The bullnose assembly has a rounded edge at the lower end so it will not catch on ledges or rough outcropping of the wellbore as it progresses down the well. While the majority of the bullnose has a hollow core, the bottom of the bullnose assembly is closed off with optional nozzles pointing in front or down the bore hole. The nozzles help clear the wellbore before the drilling apparatus by washing the cuttings to the side and back up the wellbore.

In operating the drilling apparatus, the nozzles can be adjusted to configure the Total Flow Area (TFA) out the bottom of the bullnose sub-assembly, or out the fluid circulating sub-assembly to adjust the clearing of cuttings. There are several factors which afford the choice of nozzle configurations including mud weight, hole depth, drill pipe used, maximum standpipe pressure, desired gallons per minute (gpm) to clean hole, etc. The nozzle configuration can also be adjusted to provide uneven flow in order to create turbulent flow and thus evacuate existing and new cuttings out of the hole. The bullnose nozzles can be configured to ensure the capability to wash through bridges and reduced hole sizes. The fluid circulating sub can be configured to maximize circulation cuttings up and out of the hole.

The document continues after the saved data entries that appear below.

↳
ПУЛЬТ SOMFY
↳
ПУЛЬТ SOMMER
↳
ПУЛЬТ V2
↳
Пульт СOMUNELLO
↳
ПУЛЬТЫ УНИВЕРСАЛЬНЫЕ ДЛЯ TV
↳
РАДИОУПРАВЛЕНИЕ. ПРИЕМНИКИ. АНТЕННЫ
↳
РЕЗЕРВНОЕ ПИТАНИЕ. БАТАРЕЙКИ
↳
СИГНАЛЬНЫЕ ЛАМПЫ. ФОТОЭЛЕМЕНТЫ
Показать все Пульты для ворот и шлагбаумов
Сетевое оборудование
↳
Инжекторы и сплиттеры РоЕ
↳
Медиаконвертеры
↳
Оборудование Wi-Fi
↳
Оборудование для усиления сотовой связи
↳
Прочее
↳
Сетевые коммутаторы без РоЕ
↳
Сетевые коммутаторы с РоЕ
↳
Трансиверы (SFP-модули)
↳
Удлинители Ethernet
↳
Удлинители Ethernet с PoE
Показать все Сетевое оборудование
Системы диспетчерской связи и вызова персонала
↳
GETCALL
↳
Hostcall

When the apparatus or BHA is being lowered down the vertical of a wellbore the side cutting sub-assembly may contact the bore wall with enough force to perform significant cutting actions in areas where the structures penetrate causing a restricted hole size, or irregular shapes of the wellbore. Whenever, when the BHA reaches a dog leg turn, the bullnose will contact the outside of the turn and the weight of the drill string will cause the side cutter assembly to contact the inside of the dog leg with enough force to cut and round the angled corner. When the BHA is lowered past the dog leg turn and into the straight part of the curve, the flex of the drill string will force the side cutter assembly against the outer wall with a force that will allow it to cut into the outside wall, thus widening the curve.

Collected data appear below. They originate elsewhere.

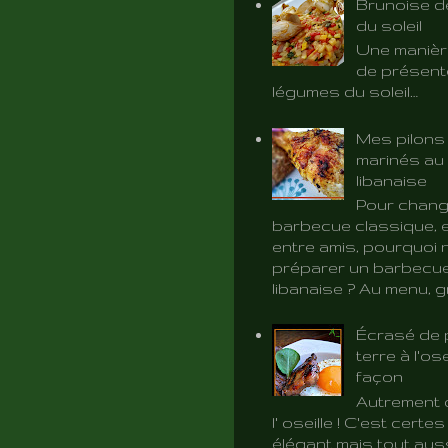
Brunoise d
du soleil
Une manièr
de présent
légumes du soleil…
Mes pilons
marinés au 
libanaise
Pour chang
barbecue classique, e
entre amis, pourquoi 
préparer un barbecue
libanaise ? Au menu, gri
Écrasé de
terre à l'ose
façon
Autrement d
l' oseille ! C'est certe
élégant mais tout aus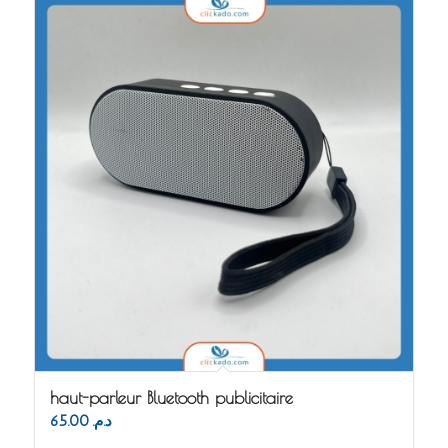
haut-parleur Bluetooth publicitaire
65.00
د.م.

As the BHA is cutting the wellbore, the gauging surfaces rub against the bore wall and prevent the cutting surfaces from cutting too deeply. The bullnose's curved edges keep the BHA from catching on a ledge or from going off course to diverge from the original wellbore.

Turning now to the drawings, FIG. 1 illustrates dog leg curves which obstruct inserting drill strings down a rough wellbore. The drilling rig (100) pushes a casing or liner (110) down a wellbore (150). In traditional drilling, intermitting course correction cause curves (153) in the wellbore (150) to actually be a series of dog leg turns (155) which gradually redirect the wellbore to a lateral (157). However aggressive drilling and formation properties may leave a rough wellbore (illustrated in the enlarged section) where the bottom of the casing or liner (120) can get caught on edges of the wellbore (150).

FIG. 2 illustrates a front view of a drilling apparatus in accordance with an exemplary embodiment of the invention. The drilling apparatus (200) is an assembly of three sub-assemblies (220, 250, and 270). The sub-assembly illustrated on top of the stack is a side cutting sub-assembly (220), which has a pin thread (201) at the top end and a box thread (202, not visible) at the lower end. The tubular body (221, not designated) contains a plurality of cutter arrays (222) interspersed with flow channels (223) around the circumference of the tubular body (221). A cutter array (222) has alternating cutting surfaces (226) and gauging surfaces (225). Cutting channels run between the surfaces (225, 226) from one flow channel (223) to another.

One skilled in the art would appreciate that the pin thread and box thread described above could be replace with other joining apparatus for linking the sub assembly to other sub assemblies or for linking the sub assembly to the components of the drill string. Further, one skilled in the art would appreciate that the pin threads and box threads could be eliminated such that one or more sub assemblies are joined into a single new assembly comprising all aspects of the described sub assemblies.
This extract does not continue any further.